RASC News Agency: Local sources at Kabul University have confirmed that Taliban authorities have forcibly removed three senior professors from the Faculty of Sharia, signaling a continuation of the regime’s systematic assault on academic independence. Abdul-Mateen Shaheedi, Khwaja Mohammad Asami, and Ehsanullah Mubarez each with decades of experience teaching Sharia were dismissed on Monday, Aug 18. While no official justification has been provided, the move is widely perceived as part of a broader Taliban strategy to marginalize educators who do not fully conform to their ideological orthodoxy. This dismissal reflects an ongoing trend across higher education under Taliban rule. Earlier, at Sheikh Zayed University in Khost, the Taliban purged numerous republican-era faculty members, replacing them with foreign clerics, predominantly from Pakistan, whose loyalty to the regime supersedes academic competence. University insiders report that over 120 faculty and staff members have been removed in recent months, illustrating a concerted effort to reshape Afghanistan’s universities into instruments of ideological indoctrination rather than centers of independent scholarship.
The purge is not limited to Kabul. Over the past two years, dozens of professors nationwide, especially women, have been expelled from universities under the pretext of administrative “staff reductions.” Analysts contend that this pattern demonstrates the Taliban’s intentional dismantling of republican-era educational structures, systematically replacing qualified local scholars with personnel loyal to their movement, thereby curtailing critical thinking and scholarly autonomy. Many dismissals have been justified by alleged ideological affiliations, including adherence to Wahhabi thought, membership in Hizb ut-Tahrir, or involvement with civil society organizations such as Jamiat-e-Islah. These measures are emblematic of a broader Taliban campaign to suppress intellectual freedom, impose rigid ideological conformity, and monopolize control over educational narratives in Afghanistan.
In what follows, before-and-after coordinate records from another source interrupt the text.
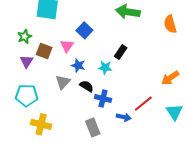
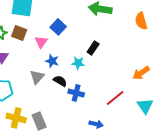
brown square: (44, 51) -> (19, 33), moved
blue arrow: (124, 117) -> (96, 124), moved
gray rectangle: (93, 127) -> (39, 121), moved

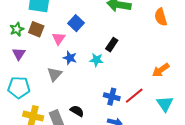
black semicircle: (60, 81) -> (77, 111), moved
blue cross: (76, 93) -> (112, 97), moved

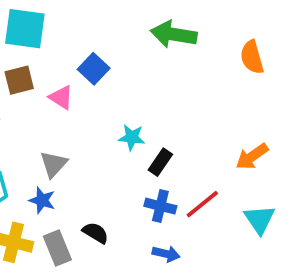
brown square: (36, 29) -> (19, 80), turned -35
pink triangle: (59, 38) -> (61, 97), turned -32
black rectangle: (112, 45) -> (160, 162), moved
blue star: (70, 58) -> (42, 200), moved

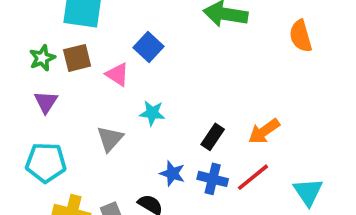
cyan star: (132, 137) -> (152, 113), moved
orange arrow: (252, 156) -> (264, 131), moved
blue star: (42, 200) -> (172, 173), moved

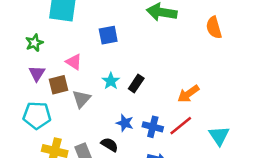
blue square: (149, 47) -> (108, 35), turned 36
brown square: (77, 58) -> (59, 85), moved
pink triangle: (117, 74) -> (74, 62), moved
cyan star: (152, 113) -> (111, 81), turned 30
black rectangle: (213, 137) -> (136, 84), moved

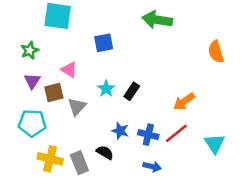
orange semicircle: (214, 27) -> (216, 52), moved

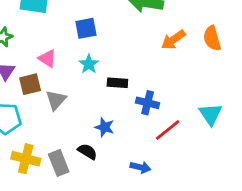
cyan star: (106, 89) -> (89, 64), moved
black rectangle: (132, 91) -> (117, 83), turned 60
orange arrow: (184, 101) -> (173, 40), moved
blue cross: (148, 135) -> (148, 103), moved
cyan triangle: (215, 144) -> (211, 114), moved

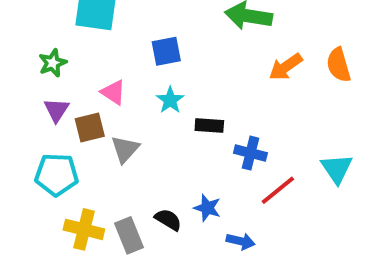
blue star: (105, 127) -> (207, 208), moved

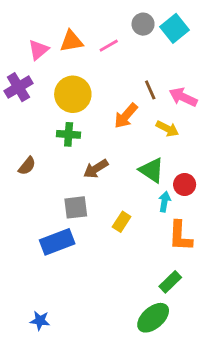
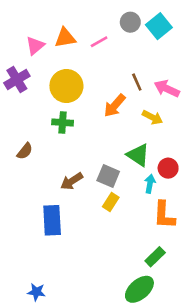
brown arrow: (96, 169) -> (72, 181), moved
gray square: (76, 207) -> (108, 176), moved, turned 30
blue rectangle: (57, 242) -> (52, 220), turned -72

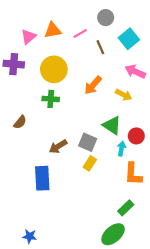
cyan square: (159, 26) -> (129, 39), moved
purple cross: (17, 79) -> (14, 64), turned 36
brown line: (137, 82) -> (100, 47), moved

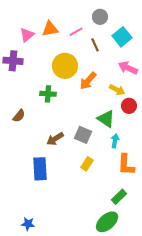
yellow circle: (54, 69) -> (65, 66), moved
red circle: (136, 136) -> (129, 106), moved
yellow rectangle: (90, 163) -> (87, 164), moved

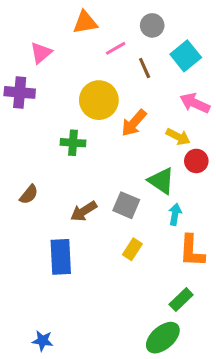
orange triangle: (50, 29) -> (85, 22), moved
brown semicircle: (19, 116) -> (29, 194), moved

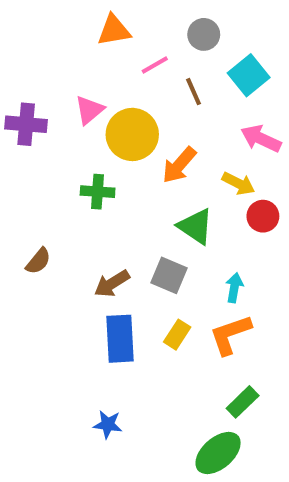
pink triangle: (41, 53) -> (89, 110), moved
green triangle: (161, 181) -> (196, 226), moved
orange L-shape: (192, 251) -> (230, 335), moved, turned 68
blue rectangle: (61, 257) -> (120, 339), moved
blue star: (43, 341) -> (108, 424), moved

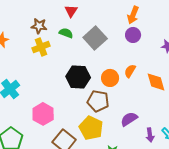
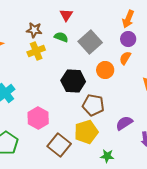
orange semicircle: (130, 71) -> (125, 58), moved
orange circle: (110, 78) -> (105, 70), moved
yellow pentagon: (91, 128) -> (86, 132), turned 30

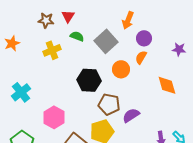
red triangle: (66, 15) -> (68, 16), moved
orange arrow: (128, 19) -> (128, 20), moved
brown star: (34, 30) -> (46, 20), moved
purple semicircle: (124, 123) -> (131, 115), moved

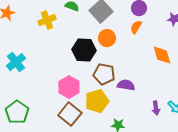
orange circle: (121, 69) -> (107, 38), moved
purple semicircle: (131, 115) -> (126, 85), turned 42
pink hexagon: (54, 117) -> (69, 87), moved

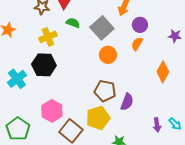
black hexagon: (84, 50) -> (44, 65), moved
orange diamond: (162, 55) -> (163, 72), turned 45
purple semicircle: (126, 85) -> (127, 102), turned 102
pink hexagon: (69, 87) -> (52, 111), moved

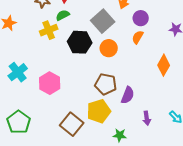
green semicircle: (73, 23) -> (63, 15), moved, turned -48
black hexagon: (44, 65) -> (80, 42), moved
pink hexagon: (52, 111) -> (50, 83), moved
purple arrow: (157, 125) -> (147, 118), moved

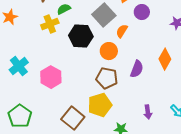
orange semicircle: (138, 37) -> (122, 31), moved
orange circle: (109, 48) -> (109, 51), moved
purple semicircle: (128, 95) -> (137, 69), moved

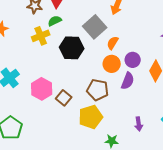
purple circle: (142, 12) -> (133, 60), moved
orange circle: (109, 51) -> (112, 64), moved
brown square: (73, 118) -> (64, 98), moved, size x0.7

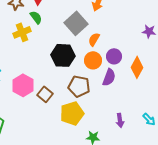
green semicircle: (55, 21) -> (36, 17), turned 80
black hexagon: (72, 48) -> (63, 55), moved

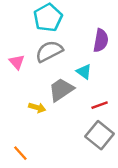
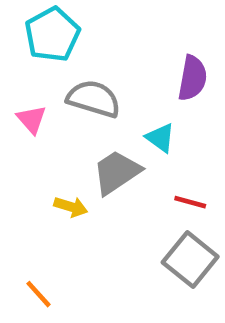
cyan pentagon: (48, 18) -> (52, 34), moved
gray semicircle: (49, 51) -> (94, 99), turned 44
red line: (100, 105) -> (190, 202), turned 35

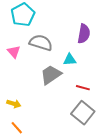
cyan triangle: (160, 138) -> (70, 60), turned -40
yellow arrow: (71, 207) -> (14, 104), moved

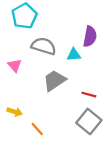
pink triangle: (14, 52) -> (15, 65), moved
cyan triangle: (70, 60) -> (74, 55), moved
orange line: (17, 128) -> (37, 129), moved

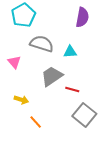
purple semicircle: (90, 36) -> (82, 17), moved
red line: (89, 95) -> (72, 89), moved
yellow arrow: (15, 112) -> (21, 100), moved

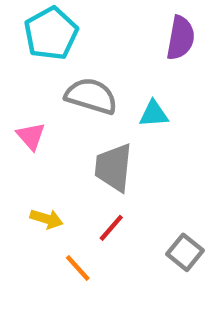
gray trapezoid: (52, 76) -> (114, 167), turned -50
red line: (72, 89) -> (111, 228), moved, turned -64
gray square: (84, 115) -> (185, 252), size x0.7

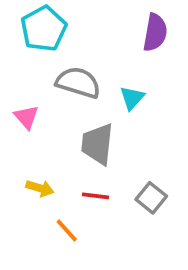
cyan triangle: (154, 114) -> (132, 98), turned -44
red line: (111, 228) -> (96, 196), turned 56
gray square: (185, 252) -> (151, 198), moved

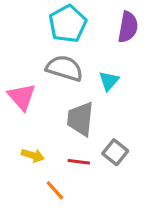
cyan pentagon: (44, 29) -> (68, 24), moved
pink triangle: (26, 117) -> (22, 97), size x1.4
gray square: (151, 198) -> (115, 152), moved

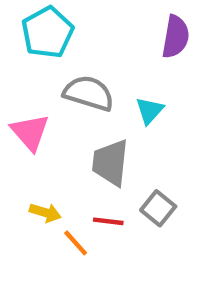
cyan pentagon: (68, 24) -> (47, 32), moved
orange line: (55, 190) -> (76, 243), moved

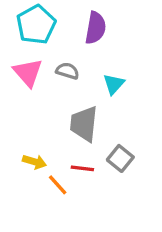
purple semicircle: (176, 37) -> (96, 28), moved
gray semicircle: (89, 93) -> (67, 71), size x0.6
pink triangle: (30, 132) -> (28, 73), moved

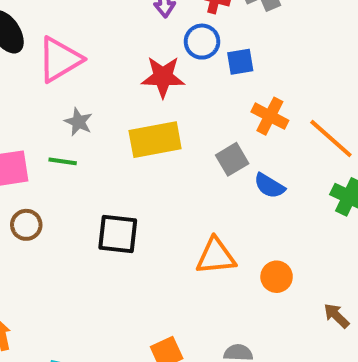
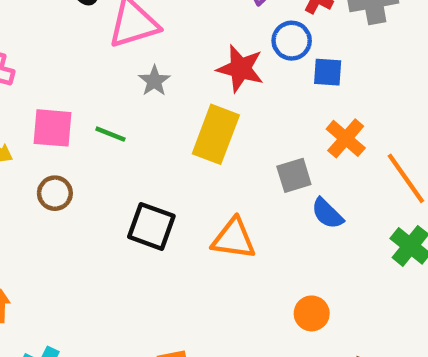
gray star: (78, 122) -> (154, 81), moved
yellow rectangle: (155, 140) -> (216, 134), turned -72
orange triangle: (216, 256) -> (234, 239), moved

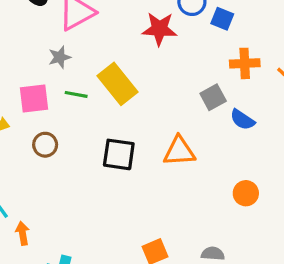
blue square: (328, 72) -> (222, 19), turned 30
gray star: (154, 81) -> (60, 57), moved, turned 30
yellow rectangle: (216, 134) -> (118, 84), moved, turned -48
orange cross: (346, 138) -> (245, 63), turned -32

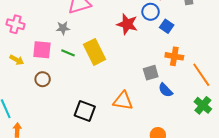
black square: (119, 154) -> (85, 111), moved

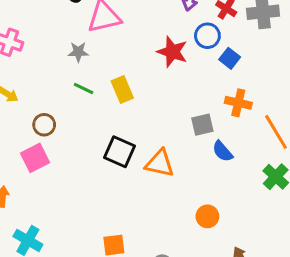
pink square: (42, 50) -> (35, 158), moved, turned -36
yellow rectangle: (95, 52) -> (122, 89), size x0.7
black square: (85, 111) -> (119, 152), moved

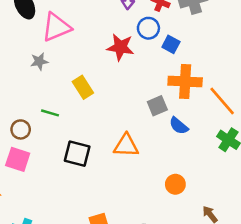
green line: (84, 89) -> (50, 113), moved
orange cross: (238, 103) -> (185, 81), size x1.4
black square: (119, 152) -> (77, 154), moved
pink square: (35, 158) -> (18, 159), turned -35

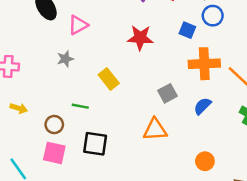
pink triangle: (56, 27) -> (78, 25), size x0.7
blue circle: (148, 28) -> (213, 16), moved
gray square: (157, 106) -> (167, 93), moved
blue semicircle: (179, 126) -> (203, 106), turned 102
black square: (77, 154) -> (95, 144), moved

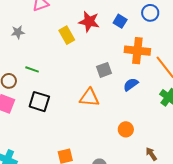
blue square: (187, 30) -> (120, 21), moved
gray star: (65, 59) -> (18, 32), moved
yellow rectangle: (109, 79) -> (67, 35), moved

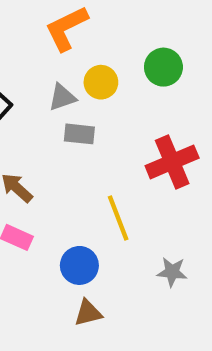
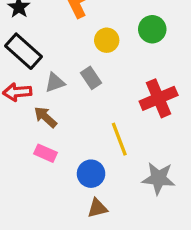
gray triangle: (62, 97) -> (55, 83), moved
gray rectangle: (79, 134) -> (91, 78), turned 50
gray star: (172, 272) -> (159, 178), size x1.5

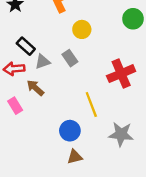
green circle: (152, 29) -> (133, 19), moved
black rectangle: (24, 51) -> (26, 46), moved, size x0.7
pink rectangle: (45, 153) -> (15, 106), moved, turned 35

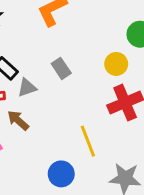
yellow circle: (82, 29) -> (116, 64), moved
gray rectangle: (70, 58) -> (61, 68), moved

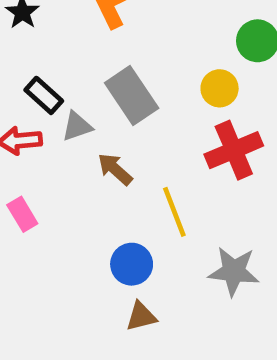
gray rectangle: (61, 68) -> (132, 95), size x1.6
brown arrow: (18, 120) -> (115, 169), moved

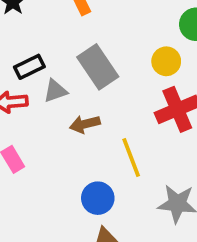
black rectangle: (44, 95) -> (29, 67), turned -68
brown arrow: (115, 169) -> (85, 124), turned -56

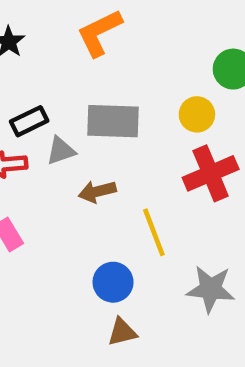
gray rectangle: (98, 67) -> (113, 121), turned -54

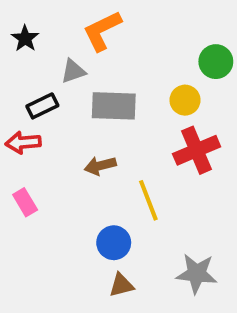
gray triangle: (61, 151) -> (73, 71), moved
gray star: (211, 289) -> (197, 274), moved

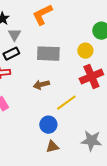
gray triangle: (73, 71) -> (14, 35), moved, turned -40
yellow line: (148, 200) -> (66, 103), turned 75

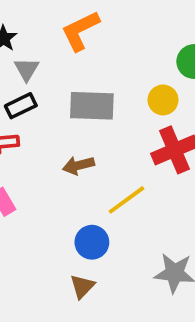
brown triangle: (52, 147) -> (82, 286), moved, turned -32

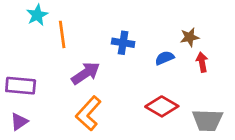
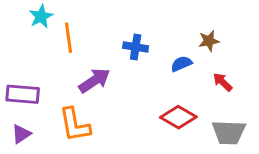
red arrow: (202, 62) -> (223, 82), moved, turned -36
orange L-shape: (88, 113) -> (75, 125), moved, turned -52

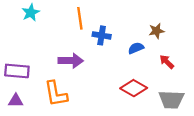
orange line: (68, 38) -> (80, 18), moved
purple arrow: (94, 81) -> (71, 61), turned 35
purple triangle: (21, 134) -> (16, 101), turned 35

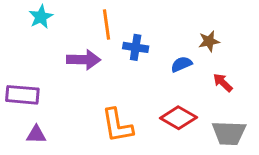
purple arrow: (71, 61) -> (84, 60), moved
orange L-shape: (56, 94) -> (117, 125), moved
purple triangle: (16, 101) -> (36, 135), moved

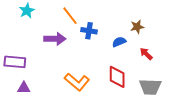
orange line: (107, 24) -> (70, 16), turned -30
red diamond: (178, 118) -> (117, 77), turned 60
orange L-shape: (117, 125) -> (77, 82), turned -40

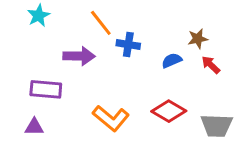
red arrow: (146, 54) -> (211, 65), moved
purple rectangle: (15, 62) -> (46, 89), moved
red diamond: (117, 77) -> (169, 111), turned -60

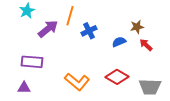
orange line: (101, 23) -> (70, 16), turned 54
blue cross: (128, 45) -> (89, 31), turned -35
purple arrow: (79, 56) -> (48, 29), moved, turned -40

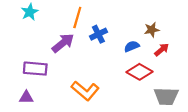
purple arrow: (48, 29) -> (63, 43), moved
red arrow: (146, 45) -> (162, 50), turned 96
red diamond: (117, 77) -> (139, 72), moved

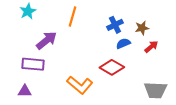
blue cross: (98, 34) -> (115, 25), moved
purple arrow: (63, 43) -> (46, 40), moved
red diamond: (139, 72) -> (112, 67), moved

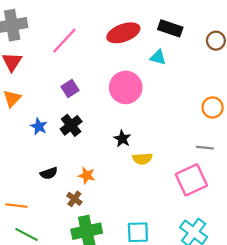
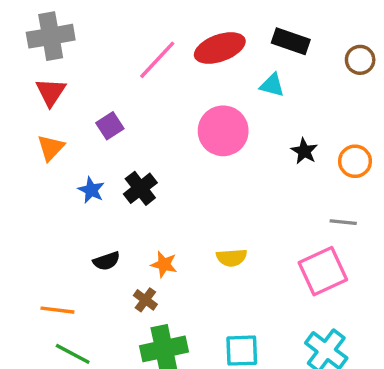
pink line: (64, 41) -> (157, 60), moved
purple square: (70, 89) -> (110, 126), moved
black star: (122, 139) -> (304, 151), moved
yellow semicircle: (142, 159) -> (232, 258), moved

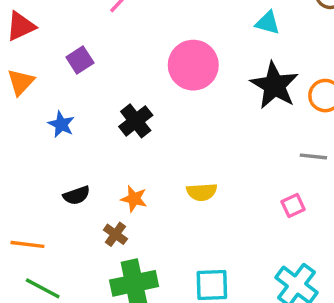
cyan triangle: (272, 85) -> (268, 23), moved
red triangle: (51, 92) -> (21, 26), turned 32
black star: (304, 151) -> (274, 85), size x1.8
black cross: (140, 188) -> (136, 121), moved
pink square: (323, 271) -> (293, 206), size x0.5

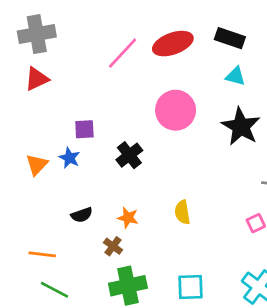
purple square: (80, 60) -> (84, 129), moved, turned 30
orange triangle: (21, 82) -> (37, 165), moved
yellow semicircle: (202, 192) -> (182, 212), turned 85

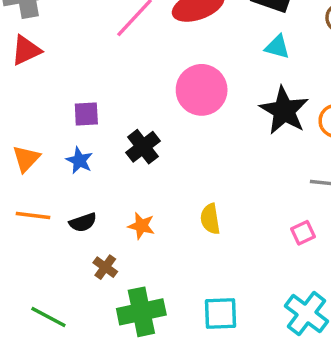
blue star: (69, 158) -> (79, 160), moved
brown cross: (113, 246) -> (105, 267), moved
orange line: (42, 254) -> (33, 215), moved

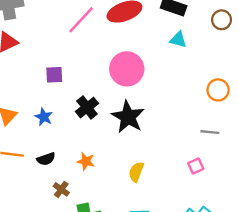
black star: (284, 111) -> (128, 117), moved
purple square: (86, 114) -> (54, 75), moved
yellow semicircle: (210, 219) -> (136, 172), moved, turned 30

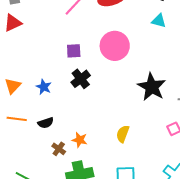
purple square: (54, 75) -> (74, 51), moved
black star: (128, 117) -> (152, 87), moved
orange star: (86, 161) -> (80, 140), moved

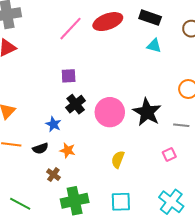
pink circle: (115, 46) -> (110, 112), moved
blue star: (44, 87) -> (53, 124), moved
orange star: (80, 140) -> (68, 150), moved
Experts warn that these systematic purges are already undermining the academic and research environment and pose a severe long-term threat to the nation’s higher education. By dismantling republican-era faculty, marginalizing independent scholars, and eliminating women from academic roles, the Taliban are eroding the foundations of intellectual diversity, scholarly rigor, and critical inquiry, effectively crippling Afghanistan’s capacity to cultivate a knowledgeable, innovative, and globally competitive generation. The wider implications are equally alarming: the Taliban’s ideological purges have not only created a climate of fear and self-censorship among remaining academics but have also isolated Afghanistani universities from international collaboration, jeopardizing research, scientific advancement, and the overall quality of education. In this context, the regime’s policies are less about governance than about consolidating power through systematic control of knowledge, culture, and the intellectual class.